Notes on processing:

In the flowcharts above, 'launch' means starting the batch-processing of the entire set (via creation of a crontab entry).
This can be done two ways:

  1. During bench_setup [user_pdbs or pkdb_pdbs] with the --launch flag;
  2. Using bench_setup launch + args; In case there is a problem with the automated scheduling, the processing can still be done 'batch by batch' at the command line using bench_bath, the entry point for batching (which is what the crontab uses).
    After activating the conda env where MCCE_Benchmarking is installed, provide -job_name if your script setup was not default:
#  The batch size can be changed every time the cli is called:
(env) >bench_batch -bench_dir A -n_batch 15

Monitor the state of processing by listing the sentinel file:

# pattern:
#    > ls -l A/runs/*/<sentinel_file> | wc -l  # how many runs have completed the step that creates <sentinel_file>?
(env) >ls -l A/runs/*/pK.out | wc -l  # how many runs have completed step4?


Details

Packaged mcce_benchmark/data folder contents

  ./
  ├── __init__.py
  ├── pkadbv1
  │   ├── WT_pkas.csv
  │   ├── metadata.md
  │   ├── proteins.tsv
  │   ├── runs/
  │   └── refsets/
  │       └── parse.e4/
  │           ├── analysis/
  │           └── runs/

Experimental pKas data source

The original data comes from Dr. Emil Axelov's pKa Database (1). The list for wild types and mutants alike was further curated by Dr. Junjun Mao at the Gunner Lab at CCNY to mainly remove membrane proteins and those containing nucleotides, and to select the biological unit(s). The resulting file: WT_pkas.csv contains the primary data needed for benchmarking purpose.

pKa file header:

'PDB ID', 'Res Name', 'Chain', 'Res ID', 'Expt. pKa', 'Expt. Uncertainty', '%SASA', 'Expt. method', 'Expt. salt conc','Expt. pH', 'Expt. temp', 'Reference'

File proteins.tsv:

Comments out the excluded pdbs and gives the reason. Column 'Model' identifies single- or multi- model structures.

File metadata.md:

Experimental data source details; to be kept in data folder.

Folder runs:

Holds the prepared pdb files, which reside inside a folder with the same pdbid in upper case.

	data/pkadbv1/runs/
	├── book.txt		# Q_BOOK in the code
	├── default_run.sh
	├── 135L
	...
	├── 9RAT
	└── 9RNT

Multi-model structures:

The original file was renamed with an appended .full extension, in case we need to redo the spliting.
The split files are kept (named 'modelnn.pdb'), but now the pdb to be used as 'prot.pdb' matches the 'proteins.tsv' 'Use' column -> pdbid_use.pdb is the new name, with 'use' being the string from the 'Use' column minus the period.

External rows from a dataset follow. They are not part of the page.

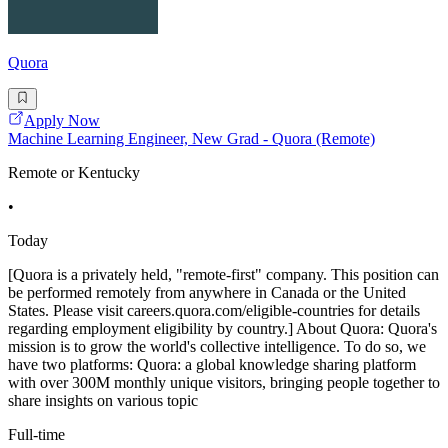
Quora
Apply Now
Machine Learning Engineer, New Grad - Quora (Remote)
Remote or Kentucky
•
Today
[Quora is a privately held, "remote-first" company. This position can
be performed remotely from anywhere in Canada or the United
States. Please visit careers.quora.com/eligible-countries for details
regarding employment eligibility by country.] About Quora: Quora's
mission is to grow the world's collective intelligence. To do so, we
have two platforms: Quora: a global knowledge sharing platform
with over 300M monthly unique visitors, bringing people together to
share insights on various topic
Full-time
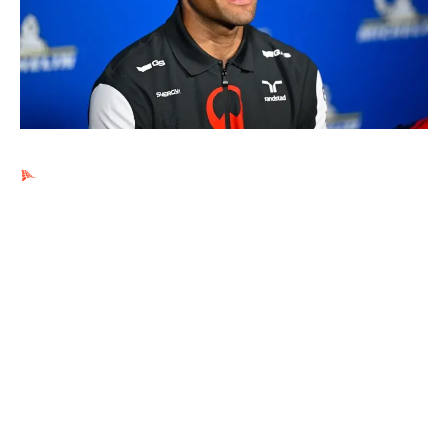
Ads by PubRev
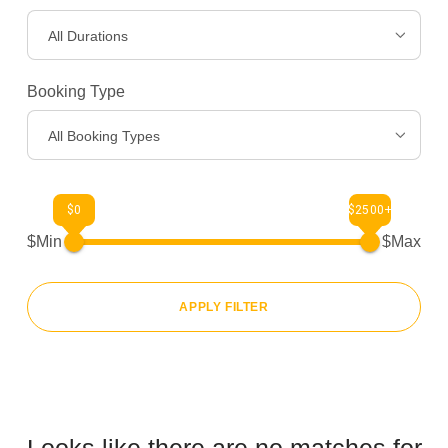
All Durations
Gear
>
Booking Type
About Us
>
All Booking Types
$0
$2500+
$Min
$Max
APPLY FILTER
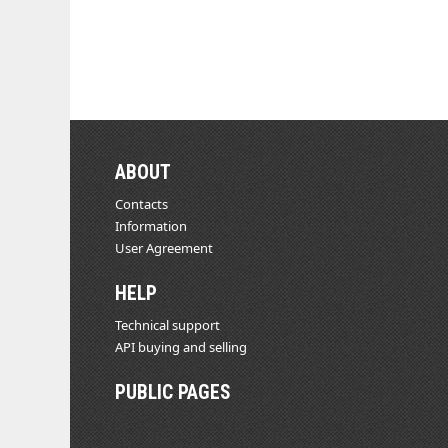
ABOUT
Contacts
Information
User Agreement
HELP
Technical support
API buying and selling
PUBLIC PAGES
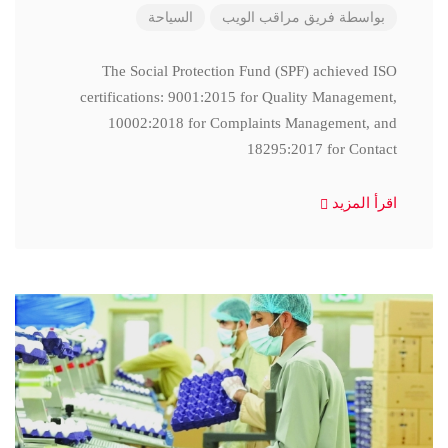
السياحة
فريق مراقب الويب
بواسطة
The Social Protection Fund (SPF) achieved ISO
certifications: 9001:2015 for Quality Management,
10002:2018 for Complaints Management, and
18295:2017 for Contact
اقرأ المزيد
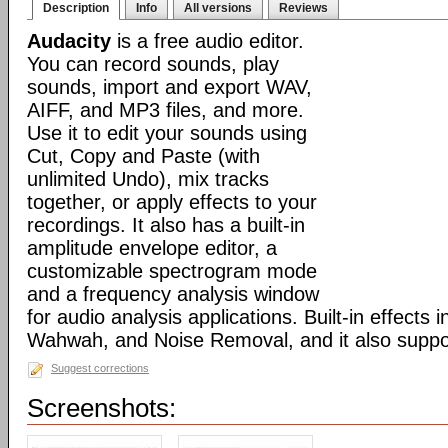
Description
Info
All versions
Reviews
Audacity
is a free audio editor.
You can record sounds, play
sounds, import and export WAV,
AIFF, and MP3 files, and more.
Use it to edit your sounds using
Cut, Copy and Paste (with
unlimited Undo), mix tracks
together, or apply effects to your
recordings. It also has a built-in
amplitude envelope editor, a
customizable spectrogram mode
and a frequency analysis window
for audio analysis applications. Built-in effects
Wahwah, and Noise Removal, and it also suppor
Suggest corrections
Screenshots:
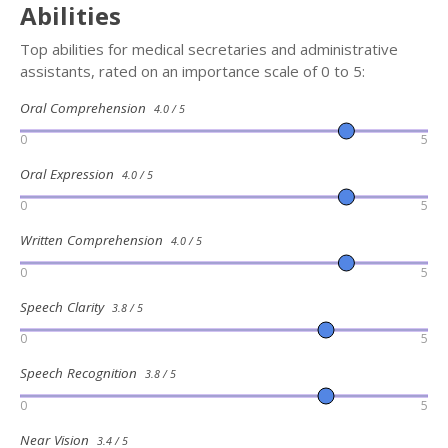
Abilities
Top abilities for medical secretaries and administrative
assistants, rated on an importance scale of 0 to 5:
Oral Comprehension
4.0 / 5
0
5
Oral Expression
4.0 / 5
0
5
Written Comprehension
4.0 / 5
0
5
Speech Clarity
3.8 / 5
0
5
Speech Recognition
3.8 / 5
0
5
Near Vision
3.4 / 5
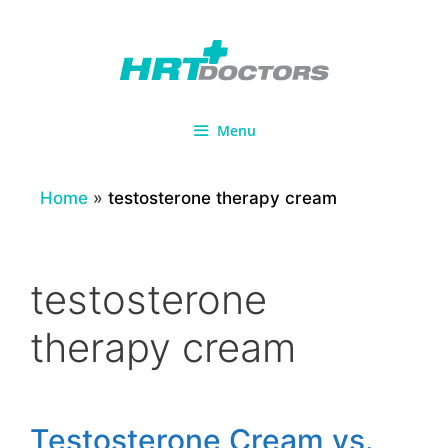
Skip
to
content
Menu
Home
»
testosterone therapy cream
testosterone
therapy cream
Testosterone Cream vs.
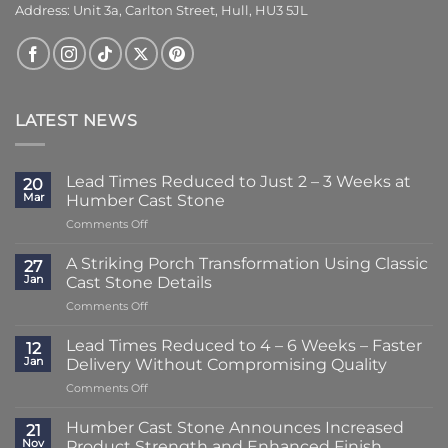
Address: Unit 3a, Carlton Street, Hull, HU3 5JL
LATEST NEWS
Lead Times Reduced to Just 2 – 3 Weeks at
20
Mar
Humber Cast Stone
on
Comments Off
Lead
Times
A Striking Porch Transformation Using Classic
27
Reduced
Jan
Cast Stone Details
to
on
Comments Off
Just
A
2
Striking
–
Lead Times Reduced to 4 – 6 Weeks – Faster
12
Porch
3
Jan
Delivery Without Compromising Quality
Transformation
Weeks
on
Comments Off
Using
at
Lead
Classic
Humber
Times
Cast
Humber Cast Stone Announces Increased
Cast
21
Reduced
Stone
Nov
Product Strength and Enhanced Finish
Stone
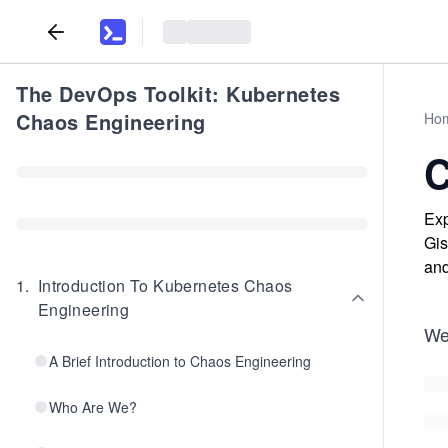
The DevOps Toolkit: Kubernetes
Chaos Engineering
Ho
C
Exp
Gis
and
1
.
Introduction To Kubernetes Chaos
Engineering
We
A Brief Introduction to Chaos Engineering
Who Are We?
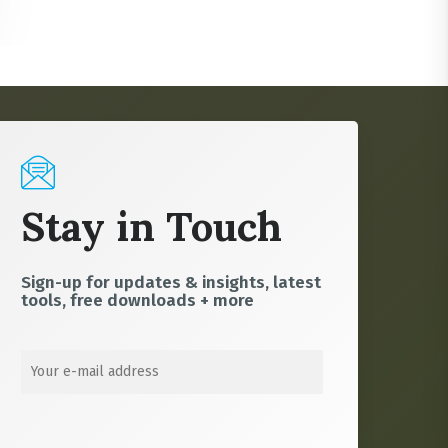
Stay in Touch
Sign-up for updates & insights, latest
tools, free downloads + more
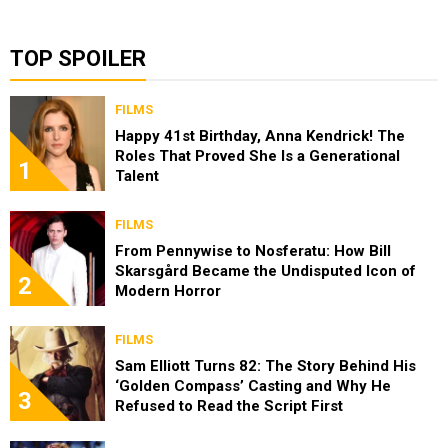
TOP SPOILER
FILMS
Happy 41st Birthday, Anna Kendrick! The
Roles That Proved She Is a Generational
1
Talent
FILMS
From Pennywise to Nosferatu: How Bill
Skarsgård Became the Undisputed Icon of
2
Modern Horror
FILMS
Sam Elliott Turns 82: The Story Behind His
‘Golden Compass’ Casting and Why He
3
Refused to Read the Script First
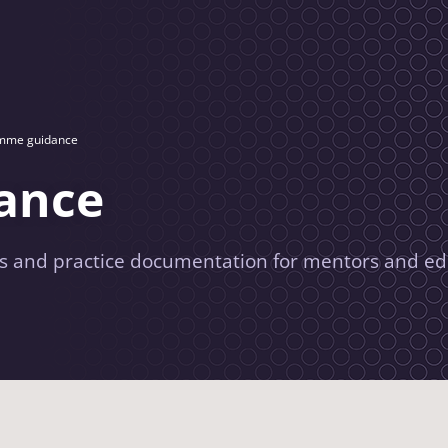
mme guidance
ance
 and practice documentation for mentors and ed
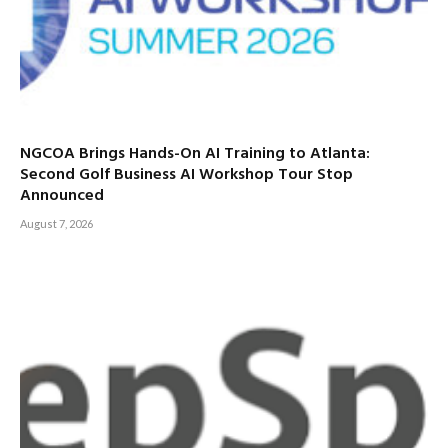
NGCOA Brings Hands-On AI Training to Atlanta:
Second Golf Business AI Workshop Tour Stop
Announced
August 7, 2026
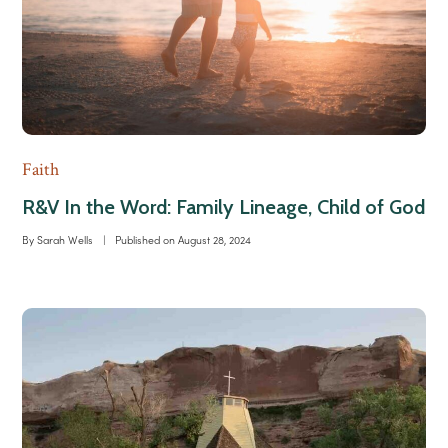
Faith
R&V In the Word: Family Lineage, Child of God
By
Sarah Wells
|
Published on
August 28, 2024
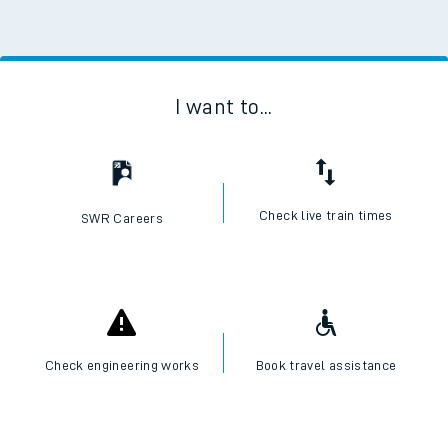
I want to...
Check live train times
SWR Careers
Check engineering works
Book travel assistance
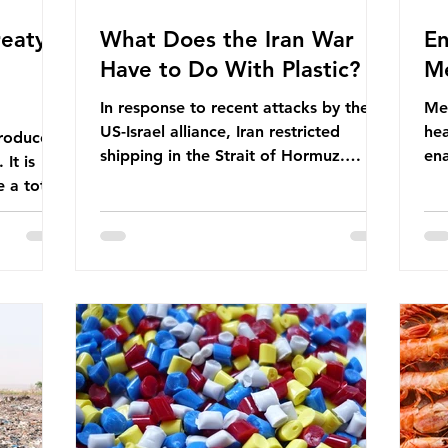
eaty -
What Does the Iran War
En
Have to Do With Plastic?
Me
In response to recent attacks by the
Men
US-Israel alliance, Iran restricted
hea
roduces
shipping in the Strait of Hormuz.
ena
It is
Before the war, around one-fifth of
men
 a total
global oil and liquefied natural gas
ful
ic per
passed through this route. This
pro
trillion
shipping restriction disrupted energy
ma
es of
supply chains and led to a big increase
opt
lem is
in global oil prices. So what’s the
env
connection with plastic? Oil and gas
thr
igation
aren’t only burnt as fuel for energy.
men
rve,
They are used to make
pad
e our way
petrochemicals, which are
ar
t it is
manufactured into a wide range
co
producti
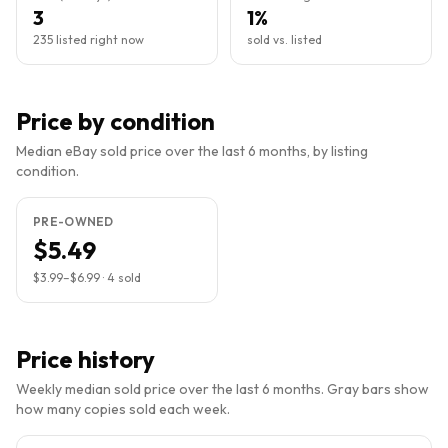
3
1%
235 listed right now
sold vs. listed
Price by condition
Median eBay sold price over the last 6 months, by listing
condition.
PRE-OWNED
$5.49
$3.99
–
$6.99
·
4
sold
Price history
Weekly median sold price over the last 6 months. Gray bars show
how many copies sold each week.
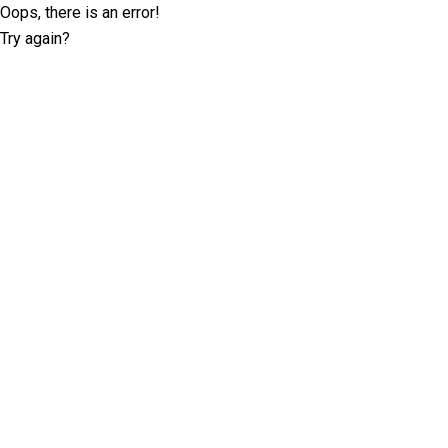
Oops, there is an error!
Try again?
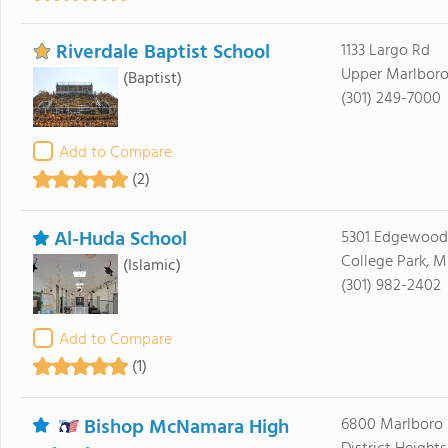
Riverdale Baptist School
1133 Largo Rd
Upper Marlboro
(Baptist)
(301) 249-7000
Add to Compare
(2)
Al-Huda School
5301 Edgewood
College Park, 
(Islamic)
(301) 982-2402
Add to Compare
(1)
Bishop McNamara High
6800 Marlboro 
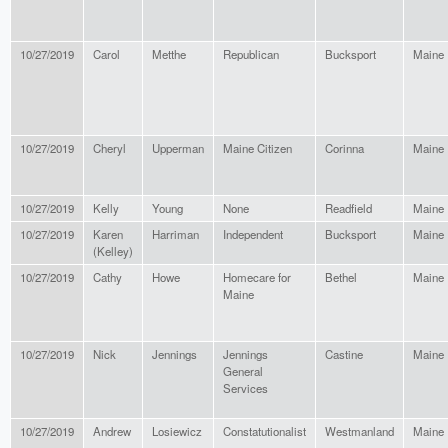
10/27/2019
Carol
Metthe
Republican
Bucksport
Maine
10/27/2019
Cheryl
Upperman
Maine Citizen
Corinna
Maine
10/27/2019
Kelly
Young
None
Readfield
Maine
10/27/2019
Karen
Harriman
Independent
Bucksport
Maine
(Kelley)
10/27/2019
Cathy
Howe
Homecare for
Bethel
Maine
Maine
10/27/2019
Nick
Jennings
Jennings
Castine
Maine
General
Services
10/27/2019
Andrew
Losiewicz
Constatutionalist
Westmanland
Maine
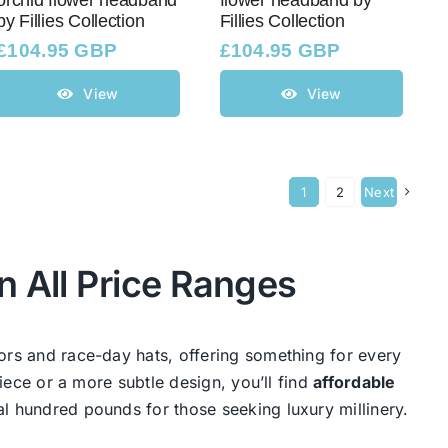
orchid flower headband
flower headband by
by Fillies Collection
Fillies Collection
£
104.95 GBP
£
104.95 GBP
View
View
1
2
Next
n All Price Ranges
ors and race-day hats, offering something for every
iece or a more subtle design, you’ll find
affordable
al hundred pounds for those seeking luxury millinery.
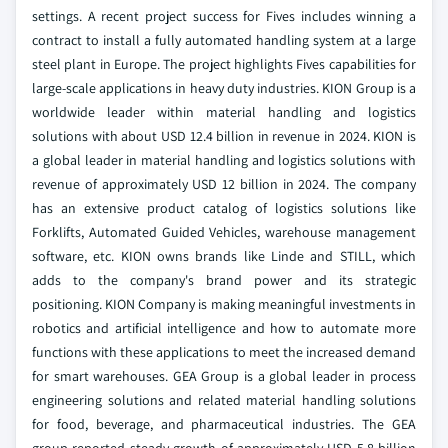
settings. A recent project success for Fives includes winning a
contract to install a fully automated handling system at a large
steel plant in Europe. The project highlights Fives capabilities for
large-scale applications in heavy duty industries. KION Group is a
worldwide leader within material handling and logistics
solutions with about USD 12.4 billion in revenue in 2024. KION is
a global leader in material handling and logistics solutions with
revenue of approximately USD 12 billion in 2024. The company
has an extensive product catalog of logistics solutions like
Forklifts, Automated Guided Vehicles, warehouse management
software, etc. KION owns brands like Linde and STILL, which
adds to the company's brand power and its strategic
positioning. KION Company is making meaningful investments in
robotics and artificial intelligence and how to automate more
functions with these applications to meet the increased demand
for smart warehouses. GEA Group is a global leader in process
engineering solutions and related material handling solutions
for food, beverage, and pharmaceutical industries. The GEA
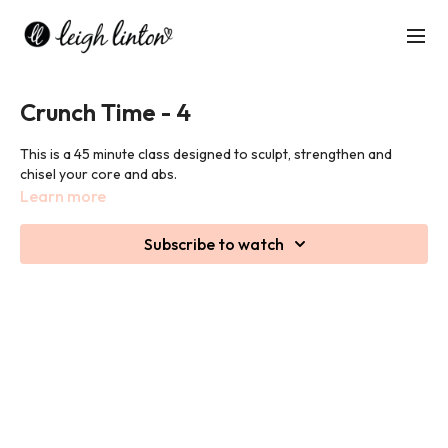
Crunch Time - 4
This is a 45 minute class designed to sculpt, strengthen and
chisel your core and abs.
Learn more
Subscribe to watch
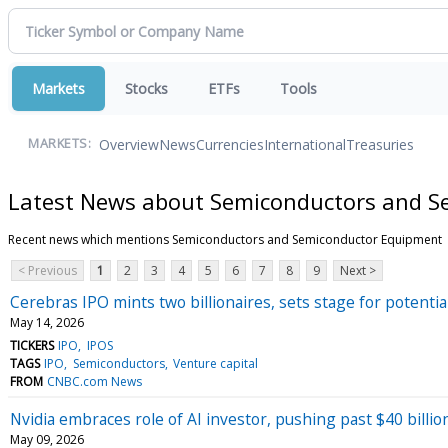
Markets
Stocks
ETFs
Tools
Overview
News
Currencies
International
Treasuries
MARKETS:
Latest News about Semiconductors and 
Recent news which mentions Semiconductors and Semiconductor Equipment
< Previous
1
2
3
4
5
6
7
8
9
Next >
Cerebras IPO mints two billionaires, sets stage for potentia
May 14, 2026
TICKERS
IPO
IPOS
TAGS
IPO
Semiconductors
Venture capital
FROM
CNBC.com News
Nvidia embraces role of AI investor, pushing past $40 billion
May 09, 2026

Command line interface (cli):

Description:

Launch a MCCE benchmarking job using either the curated structures from the pKaDBv1
or the user's pdbs list.

Entry points available at the command line:
 1. `bench_setup` along with one of 3 sub-commands:
  - Sub-command 1: 'pkdb_pdbs': setup data folders using the pdbs from pkadbv1 & the run script to run mcce steps 1 through 4;
  - Sub-command 2: 'user_pdbs': setup data folders using the pdbs provided via -pdbs_list option
  - Sub-command 3: 'launch': launch all the jobs via automated scheduling (crontab);

 2. `bench_batch` used to launch one batch of size n_batch
    Note: This is a convenience entry point that is used in the crontab (scheduler);

 3. `bench_analyze` along with one of 2 sub-commands:
  - Sub-command 1: 'pkdb_pdbs': analyze conformers and residues in user's 'benchmarks_dir'; get stats viz experiemntal pKas;
  - Sub-command 2: 'user_pdbs': analyze conformers and residues in user's 'benchmarks_dir';

 4. `bench_compare`: compare two sets of runs
    Options: -dir1, -dir2, -o, and two flags: --user_pdbs (absence means 'pkdb_pdbs'), --dir2_is_refset (to compare
             a set of runs with a packaged reference dataset, currently "parse.e4").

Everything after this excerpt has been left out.